Corded Ware / Yamnaya Ancestry

The second chart shows where Corded Ware ancestry is highest today.

The peak levels occur in northern Europe, particularly among Germanic-speaking populations in Scandinavia, reaching about 53%.

Using Yamnaya instead of Corded Ware as a source produces essentially the same pattern. In other words, Yamnaya-related ancestry is highest in northwestern Europe.

This has a simple explanation: northern Europe, especially Scandinavia, had relatively low population density in prehistoric times, whereas southern Europe, West Asia, and South Asia had much denser populations.

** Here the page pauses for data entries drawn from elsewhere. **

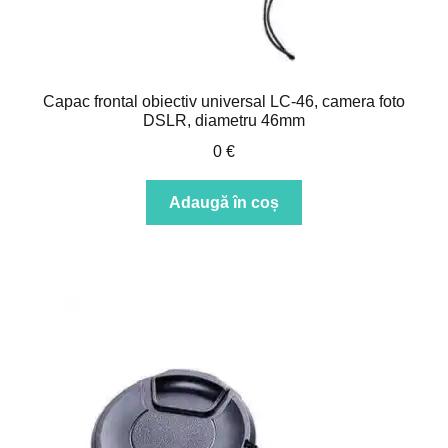
Capac frontal obiectiv universal LC-46, camera foto
DSLR, diametru 46mm
0
€
Adaugă în coș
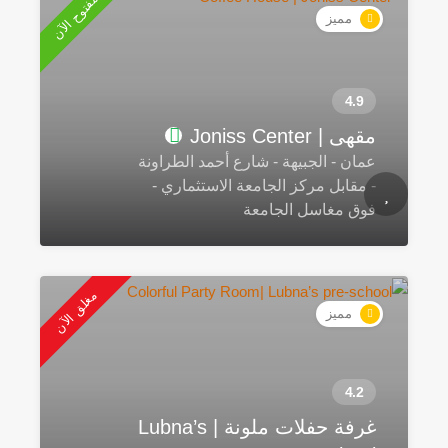
مفتوح الآن
مميز
مقهى | Joniss Center
عمان - الجبيهة - شارع أحمد الطراونة
- مقابل مركز الجامعة الاستثماري -
فوق مغاسل الجامعة
مغلق الآن
مميز
غرفة حفلات ملونة | Lubna’s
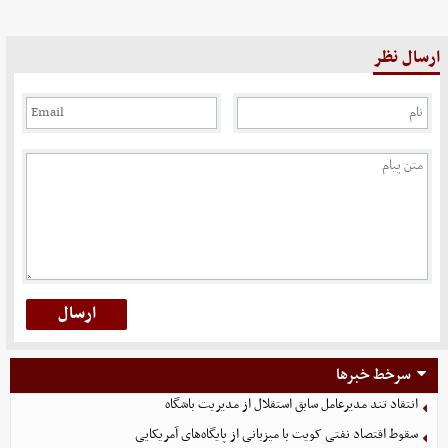
ارسال نظر
سرخط خبرها
انتقاد تند مدیرعامل سابق استقلال از مدیریت باشگاه
سقوط اقتصاد نفتی کویت با میزبانی از پایگاه‌های آمریکایی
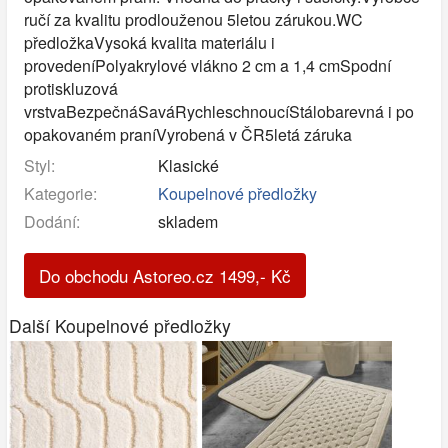
ručí za kvalitu prodlouženou 5letou zárukou.WC
předložkaVysoká kvalita materiálu i
provedeníPolyakrylové vlákno 2 cm a 1,4 cmSpodní
protiskluzová
vrstvaBezpečnáSaváRychleschnoucíStálobarevná i po
opakovaném praníVyrobená v ČR5letá záruka
Styl:
Klasické
Kategorie:
Koupelnové předložky
Dodání:
skladem
Do obchodu Astoreo.cz
1499
,-
Kč
Další Koupelnové předložky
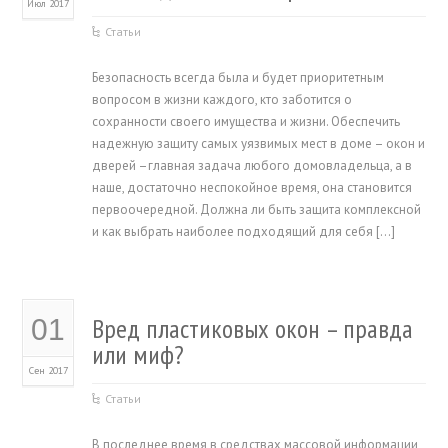
Июл 2017
Статьи
Безопасность всегда была и будет приоритетным
вопросом в жизни каждого, кто заботится о
сохранности своего имущества и жизни. Обеспечить
надежную защиту самых уязвимых мест в доме – окон и
дверей –главная задача любого домовладельца, а в
наше, достаточно неспокойное время, она становится
первоочередной. Должна ли быть защита комплексной
и как выбрать наиболее подходящий для себя […]
Вред пластиковых окон – правда
01
или миф?
Сен 2017
Статьи
В последнее время в средствах массовой информации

Migrating groups therefore left a larger genetic impact in sparsely populated regions.

Linguistic Implications

What does this distribution suggest about the language spoken by the northern EHG populations?

Since the highest levels of pure EHG are found only among a subset of Uralic-speaking groups, it is unlikely that the northern EHG originally spoke a Uralic language.

Moreover, many eastern Uralic-speaking populations have little or no EHG ancestry, although they do possess Yamnaya-related ancestry. The defining genetic feature of eastern Uralic speakers in Europe is the presence of Siberian / Nganasan-related ancestry, while their most frequent Y-DNA haplogroup (N1) also originates from Siberia.

Conversely, these northern populations virtually lack Y-DNA lineages associated with EHG. Any R1a present among them derives from Corded Ware expansions, not from earlier hunter-gatherer populations.

Taken together, this evidence suggests that the language spoken by the northern EHG populations is now extinct.

The Uralic-speaking populations likely arrived from Siberia sometime after 1500 BCE, while Indo-European groups in northern Europe—such as Balto-Slavic and Germanic speakers—descend largely from Corded Ware populations that expanded into the region after 2800 BCE.